Introduction

Currently land surface temperature (LST) data sets are computed from the satellite-based remotely sensed images with high temporal resolution at a moderate resolution scale, allowing the day and night monitoring of earth’s surface (Wan, 2013; 2014). An example being the LST acquisitions from MODerate-resolution Imaging Spectroradiometer (MODIS) on board the Aqua satellite (Liu et al. 2015; Miliaresis 2014b).

The LST data sets can be used to forward many research questions in landscape modelling (Voinov et al. 2004), in hydrologic processes simulation (Guo et al. 2016), in climate change research (Wilcke and Bärring 2016), in vegetation growth studies (Miliaresis 2014b).

The identification and mapping of thermal anomalies is a key issue in environmental analysis (Friedel 2012; Li et al. 2010). Miliaresis (2009) defined LST anomalies from a time series of LST imagery as regions presenting significantly higher or lower LST than their surrounding area. On the other hand, LST is correlated to elevation (H), latitude (LAT), and longitude (LON) so the quantification of thermal anomalies in vast regions is difficult (Miliaresis 2012c). In this context, Miliaresis (2012a, b) presented a method for H, LAT, LON decorrelation stretch of multi-temporal night monthly LST imagery. The method was extended to account for distance form the coastline and applied in vast regions in Zagros Ranges (Miliaresis 2013) and in Antarctica (Miliaresis 2014a).

In the previous research efforts (Miliaresis 2012a, b, c, 2013, 2014a) the computation of PCs from the cross-correlation matrix resulted in the expression of thermal anomalies as normal scores and limited the environmental applications of the method. In addition the evaluation of thematic information content of the reconstructed imagery was based on the interpretation of the spatial pattern (cluster maps) and the temporal pattern (cluster centroids). Clustering applies a short of generalization that under certain circumstances could hide data characteristics (Miliaresis 2013, 2014a).
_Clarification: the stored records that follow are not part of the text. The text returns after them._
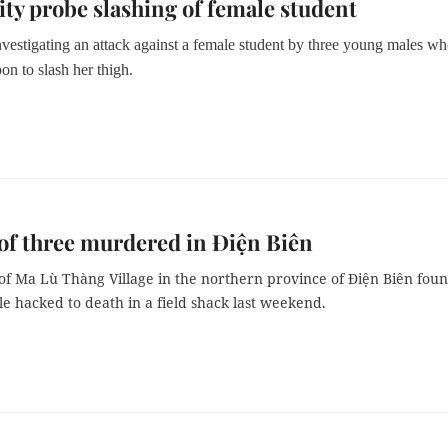
y probe slashing of female student
nvestigating an attack against a female student by three young males w
n to slash her thigh.
of three murdered in Điện Biên
 of Ma Lù Thàng Village in the northern province of Điện Biên fou
e hacked to death in a field shack last weekend.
Thus, there is the need to study and model the frequency distributions of the reconstructed LST data in an attempt to quantify the thermal anomalies.

A major improvement has been applied to the MODIS data products since a new processing algorithm is applied (Wan 2013) and the version 6 data products (Wan 2014) are gradually released to the public (MYD11C2.006 2016). Thus, there is also the need to evaluate the version 6, MODIS LST data in the context of SVR method.

The software implementation of the SVR method as well as data for a specific study area are not available to the public for testing and evaluation purposes. On the hand, the freely available version 4.0 of GNU OCTAVE data analysis and data modeling software is released (Octave 2015) that runs under any operating system (Windows, Linux and Mac OS X). Octave 4.0 includes a graphical user interface, support for object-oriented programming, better compatibility with Matlab, and many new and improved functions.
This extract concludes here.